Its been a few days sine Ive posted. I have started going back to counseling at the YWCA. It has already helped tremendously. I want to go to the SA group this week. I still havent worked up the courage to go to the ED support group. I think I am too focused on my weight being normal to feel like I dont belong there. I dont feel sick enough. I am at a healthy weight but I have been restricting one day and b/p the next. Its kinda one way and then the other.
I broke up with the ex that I started dating again. We arent speaking. He asked what I was going to do and I said I was going to visit David for halloween (my first love, yadda yadda, the one guy everyone wants me to stop going back to b/c we fight so much) I said yes I probably am. He txted me "ooooo david. smooche smooche. kiss.kiss. your looovvverrrr. oooo"
I told him he was acting like an as*. He started chewing me out saying F you and atleast his job is respectable. I told him it WAS but he got fired as a firefighter and now he works in a lumber yard yet he keeps telling ppl hes a firefighter.
Unfortunately I probably wont get to see him for halloween. My car is in the shop and I am sick in bed. Argh I hate this. I was doing to be a dominatrix for Halloween but I cant exactly answer the door to trick-or-treaters with a whip in my hand....or can I to scare them off? lol j/k I would never do it but I would mess with my mom about it.

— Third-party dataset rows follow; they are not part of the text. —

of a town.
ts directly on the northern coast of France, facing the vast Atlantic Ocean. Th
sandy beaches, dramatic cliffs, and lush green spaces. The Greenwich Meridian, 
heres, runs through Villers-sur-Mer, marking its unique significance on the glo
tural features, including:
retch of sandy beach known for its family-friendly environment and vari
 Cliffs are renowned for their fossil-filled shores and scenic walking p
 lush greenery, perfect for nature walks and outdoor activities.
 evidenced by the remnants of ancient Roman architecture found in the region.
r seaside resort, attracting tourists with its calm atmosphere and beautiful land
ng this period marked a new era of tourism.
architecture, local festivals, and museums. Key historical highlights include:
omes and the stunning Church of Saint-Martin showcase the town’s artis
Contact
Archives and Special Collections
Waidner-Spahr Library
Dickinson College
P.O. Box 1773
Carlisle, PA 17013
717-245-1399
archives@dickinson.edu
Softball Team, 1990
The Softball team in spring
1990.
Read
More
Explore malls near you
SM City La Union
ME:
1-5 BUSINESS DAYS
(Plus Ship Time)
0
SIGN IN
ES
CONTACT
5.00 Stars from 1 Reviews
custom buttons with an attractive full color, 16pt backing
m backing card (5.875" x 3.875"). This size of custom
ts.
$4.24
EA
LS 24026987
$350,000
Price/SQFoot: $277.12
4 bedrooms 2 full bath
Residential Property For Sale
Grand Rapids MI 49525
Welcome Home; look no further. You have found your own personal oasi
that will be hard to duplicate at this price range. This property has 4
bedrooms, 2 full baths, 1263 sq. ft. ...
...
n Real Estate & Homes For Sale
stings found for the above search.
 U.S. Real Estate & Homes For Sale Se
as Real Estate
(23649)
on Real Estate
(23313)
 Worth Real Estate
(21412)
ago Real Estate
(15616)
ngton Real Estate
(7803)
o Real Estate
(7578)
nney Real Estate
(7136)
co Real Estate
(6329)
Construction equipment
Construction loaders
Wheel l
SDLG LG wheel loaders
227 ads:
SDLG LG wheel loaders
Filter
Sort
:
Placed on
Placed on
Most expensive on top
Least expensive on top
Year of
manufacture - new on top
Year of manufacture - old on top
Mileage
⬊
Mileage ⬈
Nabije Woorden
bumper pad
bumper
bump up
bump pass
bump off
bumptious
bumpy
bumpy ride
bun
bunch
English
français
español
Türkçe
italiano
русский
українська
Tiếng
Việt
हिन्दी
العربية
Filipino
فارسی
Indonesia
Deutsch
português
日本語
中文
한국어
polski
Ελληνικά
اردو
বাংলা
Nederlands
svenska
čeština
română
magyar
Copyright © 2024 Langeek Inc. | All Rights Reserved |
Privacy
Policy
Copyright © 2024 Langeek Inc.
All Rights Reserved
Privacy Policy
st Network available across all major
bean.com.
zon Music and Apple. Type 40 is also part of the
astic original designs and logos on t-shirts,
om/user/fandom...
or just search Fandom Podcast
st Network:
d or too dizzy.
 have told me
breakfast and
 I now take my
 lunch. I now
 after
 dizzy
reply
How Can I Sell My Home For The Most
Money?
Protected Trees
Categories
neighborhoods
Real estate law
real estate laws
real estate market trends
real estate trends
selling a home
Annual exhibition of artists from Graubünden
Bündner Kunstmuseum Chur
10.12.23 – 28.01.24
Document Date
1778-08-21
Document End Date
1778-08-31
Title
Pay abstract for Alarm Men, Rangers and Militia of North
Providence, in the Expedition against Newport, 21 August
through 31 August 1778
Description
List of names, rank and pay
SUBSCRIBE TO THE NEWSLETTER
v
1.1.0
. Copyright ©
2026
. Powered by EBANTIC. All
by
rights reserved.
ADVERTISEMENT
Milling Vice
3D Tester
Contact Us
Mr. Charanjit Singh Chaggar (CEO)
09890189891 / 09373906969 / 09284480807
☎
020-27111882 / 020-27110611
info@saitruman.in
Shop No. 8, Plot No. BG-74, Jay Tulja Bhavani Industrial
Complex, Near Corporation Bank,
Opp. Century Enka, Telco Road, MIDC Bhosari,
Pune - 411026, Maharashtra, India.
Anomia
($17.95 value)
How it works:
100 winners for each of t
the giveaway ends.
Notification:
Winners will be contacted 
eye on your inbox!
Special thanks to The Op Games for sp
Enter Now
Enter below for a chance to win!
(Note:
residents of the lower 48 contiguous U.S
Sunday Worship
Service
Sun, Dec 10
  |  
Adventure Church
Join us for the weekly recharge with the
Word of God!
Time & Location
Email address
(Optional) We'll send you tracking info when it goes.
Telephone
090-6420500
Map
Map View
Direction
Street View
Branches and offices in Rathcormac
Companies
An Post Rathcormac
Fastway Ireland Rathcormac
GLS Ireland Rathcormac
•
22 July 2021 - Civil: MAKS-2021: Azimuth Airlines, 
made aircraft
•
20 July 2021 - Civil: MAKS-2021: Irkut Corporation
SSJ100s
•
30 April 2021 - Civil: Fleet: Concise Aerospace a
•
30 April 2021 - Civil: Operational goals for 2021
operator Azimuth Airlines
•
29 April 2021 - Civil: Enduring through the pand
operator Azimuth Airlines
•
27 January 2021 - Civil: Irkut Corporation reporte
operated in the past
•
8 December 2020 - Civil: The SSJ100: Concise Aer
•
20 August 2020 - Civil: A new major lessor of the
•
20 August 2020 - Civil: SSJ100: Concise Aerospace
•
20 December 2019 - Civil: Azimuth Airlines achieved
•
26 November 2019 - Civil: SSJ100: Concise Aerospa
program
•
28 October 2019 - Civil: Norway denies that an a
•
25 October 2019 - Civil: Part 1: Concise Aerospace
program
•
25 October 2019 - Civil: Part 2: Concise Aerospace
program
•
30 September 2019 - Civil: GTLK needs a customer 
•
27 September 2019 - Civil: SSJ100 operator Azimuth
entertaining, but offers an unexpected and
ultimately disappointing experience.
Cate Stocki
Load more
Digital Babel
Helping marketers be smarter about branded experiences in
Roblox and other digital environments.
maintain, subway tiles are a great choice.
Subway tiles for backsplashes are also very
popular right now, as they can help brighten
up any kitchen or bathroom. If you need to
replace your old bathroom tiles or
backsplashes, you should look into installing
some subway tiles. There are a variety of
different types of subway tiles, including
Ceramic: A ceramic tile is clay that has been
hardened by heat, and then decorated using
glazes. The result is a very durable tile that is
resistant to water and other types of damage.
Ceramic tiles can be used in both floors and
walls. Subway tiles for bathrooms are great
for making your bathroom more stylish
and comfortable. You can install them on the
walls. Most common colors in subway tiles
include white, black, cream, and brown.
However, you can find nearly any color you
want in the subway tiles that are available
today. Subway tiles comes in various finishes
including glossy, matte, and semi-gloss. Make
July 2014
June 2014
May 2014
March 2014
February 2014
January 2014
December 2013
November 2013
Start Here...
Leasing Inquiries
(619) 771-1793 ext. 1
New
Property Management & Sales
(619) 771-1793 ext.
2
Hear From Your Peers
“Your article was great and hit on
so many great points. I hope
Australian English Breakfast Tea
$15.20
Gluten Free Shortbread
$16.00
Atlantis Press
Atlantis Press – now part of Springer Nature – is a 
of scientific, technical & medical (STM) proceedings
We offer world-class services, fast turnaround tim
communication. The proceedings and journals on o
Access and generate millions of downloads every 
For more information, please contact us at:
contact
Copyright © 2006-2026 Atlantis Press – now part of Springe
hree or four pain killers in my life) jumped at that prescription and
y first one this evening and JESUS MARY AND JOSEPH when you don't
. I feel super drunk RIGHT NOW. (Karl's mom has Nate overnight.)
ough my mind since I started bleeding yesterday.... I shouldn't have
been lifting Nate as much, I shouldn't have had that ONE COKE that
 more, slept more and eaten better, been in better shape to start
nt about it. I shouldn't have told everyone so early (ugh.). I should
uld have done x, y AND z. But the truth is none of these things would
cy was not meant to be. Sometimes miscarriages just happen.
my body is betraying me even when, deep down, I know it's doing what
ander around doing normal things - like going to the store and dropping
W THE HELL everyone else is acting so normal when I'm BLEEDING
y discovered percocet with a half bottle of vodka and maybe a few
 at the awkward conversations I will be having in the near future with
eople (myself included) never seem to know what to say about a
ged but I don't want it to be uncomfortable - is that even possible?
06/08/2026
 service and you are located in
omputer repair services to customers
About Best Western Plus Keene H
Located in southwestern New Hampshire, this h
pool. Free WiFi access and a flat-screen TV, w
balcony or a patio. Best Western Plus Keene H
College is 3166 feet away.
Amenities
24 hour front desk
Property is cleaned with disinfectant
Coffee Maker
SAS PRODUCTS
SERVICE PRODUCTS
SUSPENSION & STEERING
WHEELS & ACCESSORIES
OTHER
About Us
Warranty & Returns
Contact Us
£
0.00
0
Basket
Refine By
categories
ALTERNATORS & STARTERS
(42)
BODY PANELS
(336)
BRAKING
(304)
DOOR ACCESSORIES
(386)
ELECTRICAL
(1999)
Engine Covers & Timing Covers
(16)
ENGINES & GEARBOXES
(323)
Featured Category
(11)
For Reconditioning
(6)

I might get a chance to intern with a local burlesque troup. Ive always wanted to do something like that b/c I have that classic beauty type look. Ive never been a Marilyn. More of an Audrey or an Elizabeth. Im meeting with the lady next Wed to talk about it. I would be helping out for awhile with the shows until I felt ready to audition. Fingers crossed






hehe im being a sexy santa this year! im stuck at work til 10:30 pm handing out candy though...so i cannot put on my costume until right before i leave work to go out and party!